- _Work required_
Using the entries below, copy out all lines where "поліетиленова" is found.

[[ Source material, beginning ]]

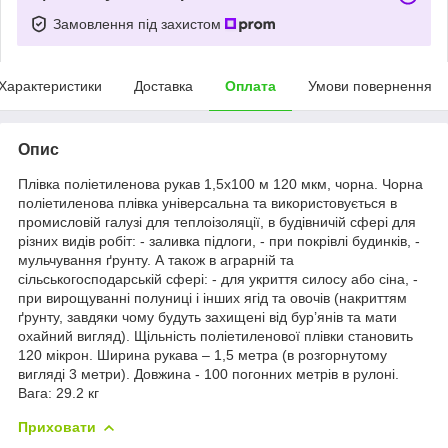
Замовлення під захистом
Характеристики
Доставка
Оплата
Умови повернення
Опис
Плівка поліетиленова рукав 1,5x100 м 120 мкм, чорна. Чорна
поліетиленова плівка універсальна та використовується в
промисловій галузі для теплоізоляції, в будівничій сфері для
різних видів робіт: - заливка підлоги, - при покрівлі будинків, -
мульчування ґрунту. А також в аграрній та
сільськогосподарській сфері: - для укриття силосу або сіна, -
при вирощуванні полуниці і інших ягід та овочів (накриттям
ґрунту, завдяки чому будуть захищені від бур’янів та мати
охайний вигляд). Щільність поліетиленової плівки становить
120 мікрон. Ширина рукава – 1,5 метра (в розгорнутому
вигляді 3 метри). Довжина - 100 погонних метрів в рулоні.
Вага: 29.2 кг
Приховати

[[ Source material, end ]]
[[ Source material, beginning ]]

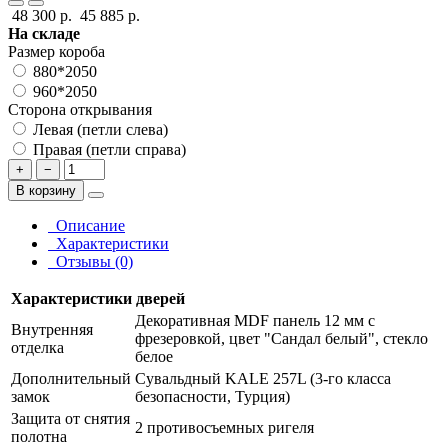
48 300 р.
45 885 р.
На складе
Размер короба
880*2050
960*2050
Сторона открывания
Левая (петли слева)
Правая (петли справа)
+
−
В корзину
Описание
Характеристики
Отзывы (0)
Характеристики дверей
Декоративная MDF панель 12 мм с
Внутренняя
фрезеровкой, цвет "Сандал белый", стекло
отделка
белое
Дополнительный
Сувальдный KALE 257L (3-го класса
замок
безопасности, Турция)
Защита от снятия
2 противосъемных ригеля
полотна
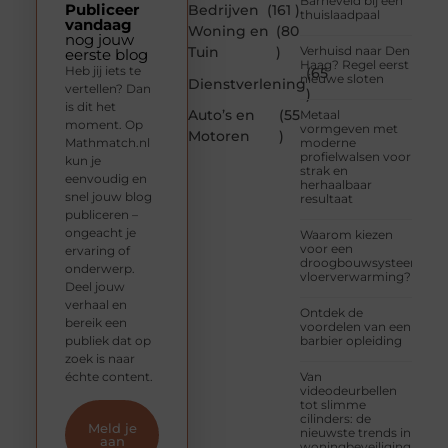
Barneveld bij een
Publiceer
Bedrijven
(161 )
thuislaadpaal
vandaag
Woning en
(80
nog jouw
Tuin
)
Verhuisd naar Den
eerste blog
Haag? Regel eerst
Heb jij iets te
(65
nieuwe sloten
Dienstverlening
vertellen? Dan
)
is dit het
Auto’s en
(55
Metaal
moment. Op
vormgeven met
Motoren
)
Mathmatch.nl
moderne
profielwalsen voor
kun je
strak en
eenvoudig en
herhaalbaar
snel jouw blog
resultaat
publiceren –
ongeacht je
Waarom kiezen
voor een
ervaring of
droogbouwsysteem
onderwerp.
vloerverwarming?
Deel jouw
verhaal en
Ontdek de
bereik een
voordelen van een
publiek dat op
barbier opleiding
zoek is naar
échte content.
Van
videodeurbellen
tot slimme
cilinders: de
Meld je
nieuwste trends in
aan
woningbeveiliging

[[ Source material, end ]]

- _Response to the task_
Плівка поліетиленова рукав 1,5x100 м 120 мкм, чорна. Чорна
поліетиленова плівка універсальна та використовується в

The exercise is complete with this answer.